Sat 15.02. 14:00 Delphi Sat 15.02. 21:00 Kino 7 im Zoo Palast Sun 16.02. 20:00 Arsenal Mon 17.02. 12:00 Akademie der Künste
,THE MAN WHO COULDN'T FEEL' AND OTHER TALES is a journey into 20th century history, based on my personal film diaries, shot on Super 8-film and optically printed on 16mm, using a unique style of editing and highly original sound design and electronic music.
The film, which has been in the making for the past four years, has developed from an early interest in anthropological filmmaking, the conventional documentary tradition and narrative fiction writing. An earlier film, Jacoba (Holland 1988, Forum 1989) tried to define the middle ground between narrative fiction and documentary film.
The documentary images used in ,THE MAN WHO COULDN'T FEEL' AND OTHER TALES, which I have been gathering around the world since the mid 80's, are not used to convey reality or an event in the documentary fashion, but are constructed as an essay. The images were assembled, on one level, as an autobiography - but the film has no subject except the consciousness of the person who shot it. Yet, the result is completely removed from the personal to a more spectral entity. The film opens the possibility for the viewers to create their own ,subject'.
I had roughly 350 minutes of images from the Chinese country side, Bombay, San Francisco, Antarctica, Italy, Holland and France. In addition I brought together archive material I have collected over the years from China, Portugal and Japan, musical recordings I made in the past as a Musicologist and written texts from various sources.

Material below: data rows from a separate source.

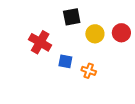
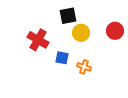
yellow circle: (95, 34) -> (81, 33), moved

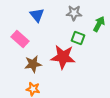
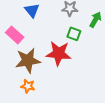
brown star: (33, 64) -> (28, 61), size x1.4

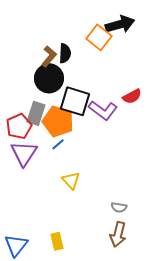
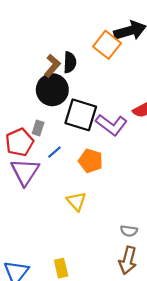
gray rectangle: (36, 113) -> (38, 128), size x0.6
orange pentagon: (58, 121) -> (91, 161), moved, size x0.7
blue line: (58, 144) -> (54, 152), moved

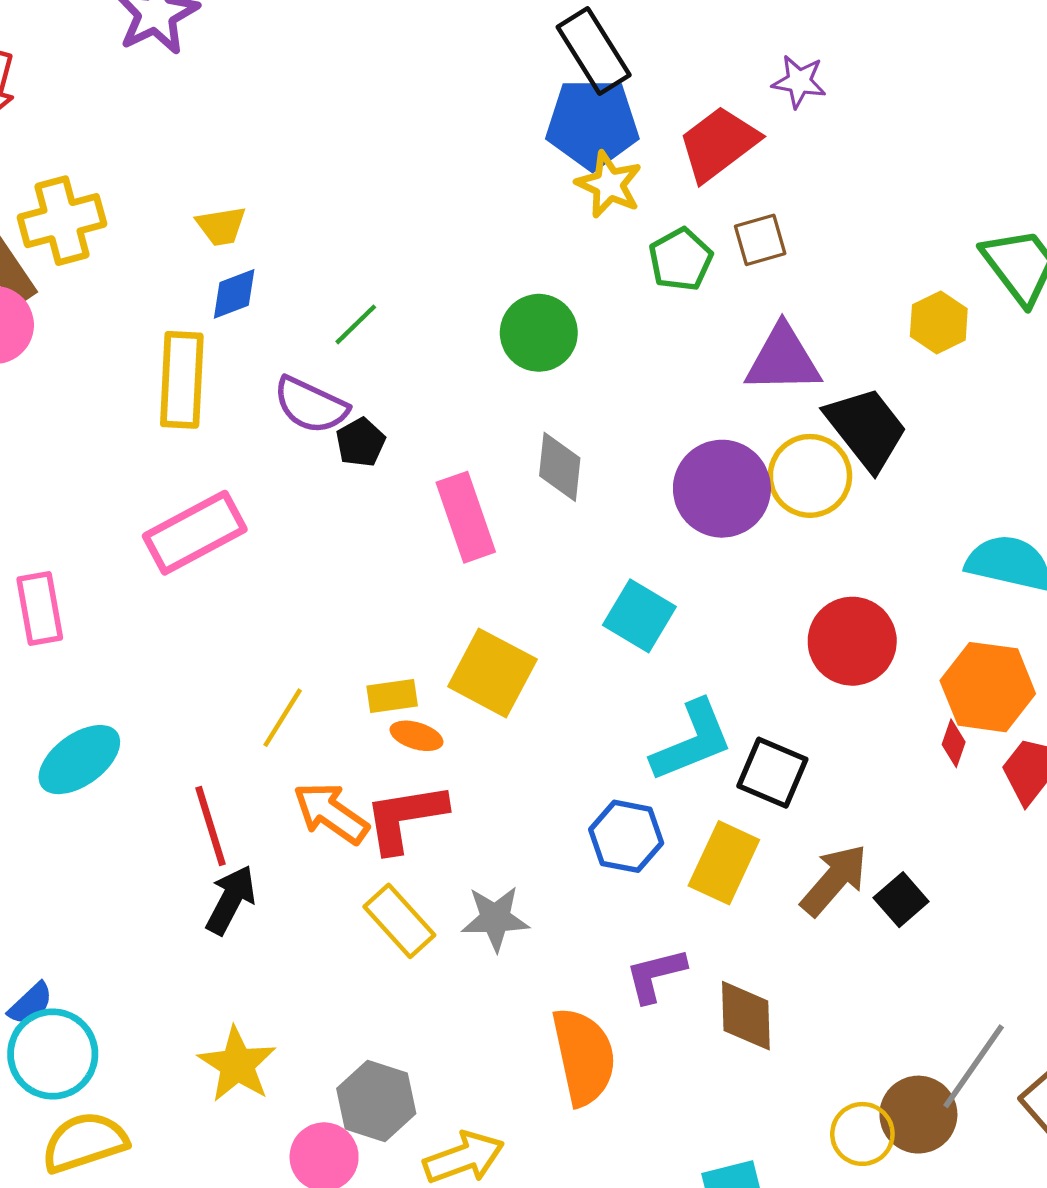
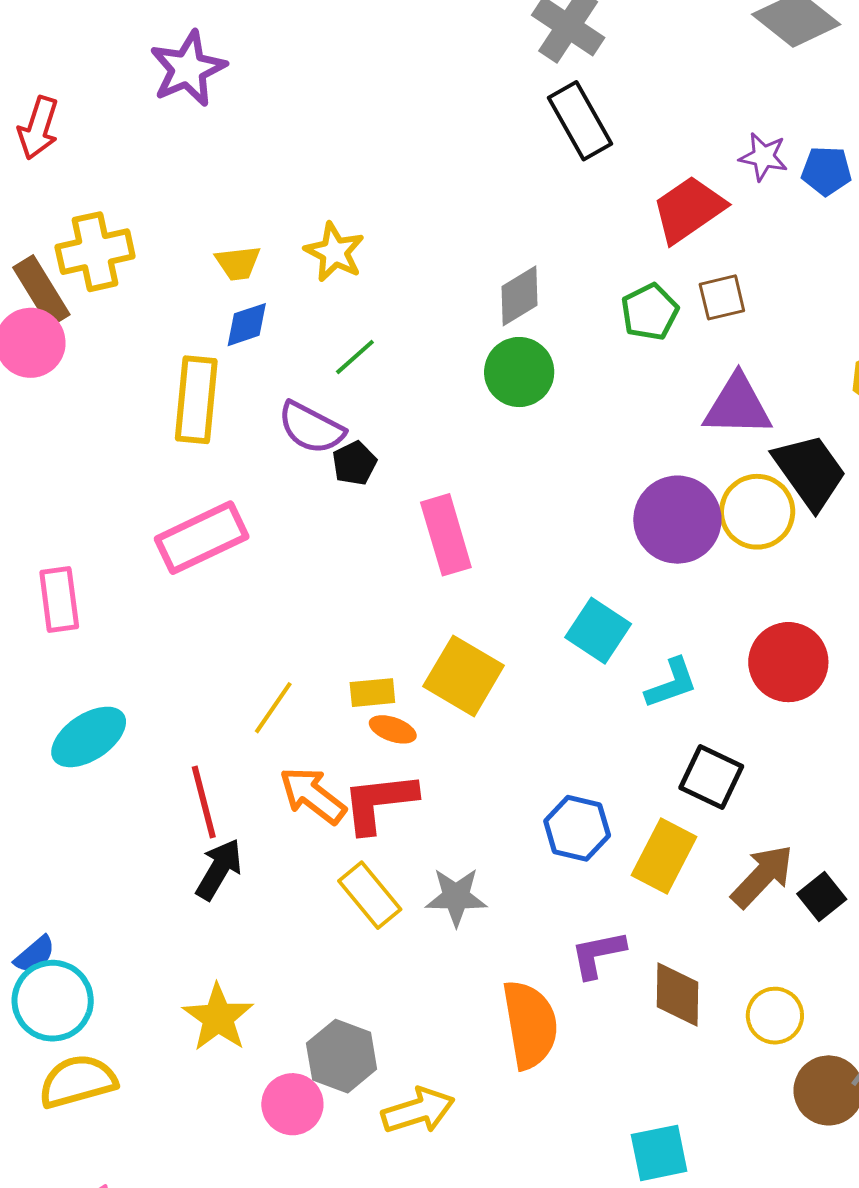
blue pentagon: (592, 124) -> (826, 171), moved, size x0.6
yellow star: (609, 185) -> (334, 252), moved
gray diamond: (560, 467) -> (520, 296), moved, turned 50
cyan L-shape: (692, 741) -> (671, 683), moved, size x0.7
yellow circle: (862, 1134) -> (775, 1016), moved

Conventional work methods with the material were completely unsuitable. The process of working started very much as a process of negation - rejecting structures and forms in advance which forced me to look for the alternatives. I started working, not from a theoretical perspective, but from within the material itself taking my ,clues' from the images and sound. The structure and ,theory' would come later if at all. I compiled all the rushes randomly into large reels and throughout the editing process kept the material unclassified and resisted grouping it in any order or form. Starting with the first image of the film I slowly built longer and longer sequences. After creating a large number of clusters of images and sound, I moved on to cooperate with the band ,Barbed' - two London based musicians who work mainly in sampling, montage and electronic sound - to reach the final shape of the film. The editing lasted for four years.
(Joram ten Brink)
The film approaches non-linearity - the non-narrative - but from a filmmaker who loves stories and the drama of cinema. If it is not a story it is a drama - a drama which spirals upwards and downwards through the fragments of memory, the random connections of anecdote. My critical metaphor of the spiral for this film's structure is subjective. The spiral down is like the willow seed - falling lightly in gently resisted gravity or like the whirlpool - slowing the descent allowing us to encounter - without the frantic trajectory of modern popular montage - the fragments and themes from new angles in the passage and in new relationships to other themes. At the same time as we fall, it feels like a spiral upwards - like the sea-bird in rising air - because of the lightness of cinematic touch and the sense not of conclusion but of up-lift.
The themes are autobiographical but not about the filmmaker. They are made universal by becoming metaphor. They are metaphors which emerge from the fragments of life experience as held tentatively in the image. The images tempt us to read ,home-movie', super-eight - but here - super eight signifies reticence to intervene. In its aesthetic form it traces an ethical relationship - between those people before the camera, the author behind the camera and the film's viewer interpreting both through the image of the screen.
We create our interpretive narrative from the connections we are invited to make in the material but this narrative belongs to us. And the narrative continues in our recollection after the film as the film gives us a form in which memory is not fixed in the past but is constantly revised and reviewed in imagination. This is the work of a film poet, in the tradition of Chris Marker and Maya Deren. The images are seductive, the montage is fine, but the work with sound is superb - it fills a fellow filmmaker with envy.
Joram ten Brink was born in Israel in 1952. He studied Music and Film in Holland and England; he lives in London.
1980: Stop Camera. 1981: Future Tense. 1982: Life and Death Video Show; First Let Us Kill. 1983: Andrew. 1985: Three Casio Postcards. 1986: Common Ground; A Door in the Wall. 1988: Jacoba (Forum 1989); C. Lanzmann In The Phonix. 1993: Going Home (script). 1995: Winter Hunt (script).